Architecture overview¶
Constructing a federated model with FEDn amounts to a) specifying the details of the client-side training code and data integrations, and b) deploying the reducer-combiner network. A FEDn network, as illustrated in the picture below, is made up of three main components: the Reducer, one or more Combiners, and a number of Clients. The combiner network forms the backbone of the FedML orchestration mechanism, while the Reducer provides discovery services and provides controls to coordinate training over the combiner network. By horizontally scaling the combiner network, one can meet the needs of a growing number of clients.
Main components¶
Client¶
A Client is a data node, holding private data and connecting to a Combiner to receive model update requests and model validation requests during training rounds. Importantly, clients do not require any open ingress ports. A client receives the code to be executed from the Reducer upon connecting to the network, and thus they only need to be configured prior to connection to read the local datasets during training and validation. Python3 client implementation is provided out of the box, and it is possible to write clients in a variety of languages to target different software and hardware requirements.
Combiner¶
A combiner is an actor whose main role is to orchestrate and aggregate model updates from a number of clients during a training round. When and how to trigger such orchestration rounds are specified in the overall compute plan laid out by the Reducer. Each combiner in the network runs an independent gRPC server, providing RPCs for interacting with the alliance subsystem it controls. Hence, the total number of clients that can be accommodated in a FEDn network is proportional to the number of active combiners in the FEDn network. Combiners can be deployed anywhere, e.g. in a cloud or on a fog node to provide aggregation services near the cloud edge.
Reducer¶
The reducer fills three main roles in the FEDn network: 1.) it lays out the overall, global training strategy and communicates that to the combiner network. It also dictates the strategy to aggregate model updates from individual combiners into a single global model, 2.) it handles global state and maintains the model trail - an immutable trail of global model updates uniquely defining the FedML training timeline, and 3.) it provides discovery services, mediating connections between clients and combiners. For this purpose, the Reducer exposes a standard REST API.
Services and communication¶
The figure below provides a logical architecture view of the services provided by each agent and how they interact.

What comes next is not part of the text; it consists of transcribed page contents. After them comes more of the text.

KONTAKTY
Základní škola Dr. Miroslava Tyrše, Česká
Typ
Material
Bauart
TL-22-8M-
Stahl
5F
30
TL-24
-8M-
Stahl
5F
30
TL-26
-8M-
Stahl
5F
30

Control flows and algorithms¶
FEDn is designed to allow customization of the FedML algorithm, following a specified pattern, or programming model. Model aggregation happens on two levels in the system. First, each Combiner can be configured with a custom orchestration and aggregation implementation, that reduces model updates from Clients into a single, combiner level model. Then, a configurable aggregation protocol on the Reducer level is responsible for combining the combiner-level models into a global model. By varying the aggregation schemes on the two levels in the system, many different possible outcomes can be achieved. Good staring configurations are provided out-of-the-box to help the user get started.

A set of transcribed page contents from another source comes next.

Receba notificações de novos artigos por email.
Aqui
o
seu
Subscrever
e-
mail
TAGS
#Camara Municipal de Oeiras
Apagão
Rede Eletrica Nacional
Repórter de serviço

Hierarchical Federated Averaging¶
The currently implemented default scheme uses a local SGD strategy on the Combiner level aggregation and a simple average of models on the reducer level. This results in a highly horizontally scalable FedAvg scheme. The strategy works well with most artificial neural network (ANNs) models, and can in general be applied to models where it is possible and makes sense to form mean values of model parameters (for example SVMs). Additional FedML training protocols, including support for various types of federated ensemble models, are in active development.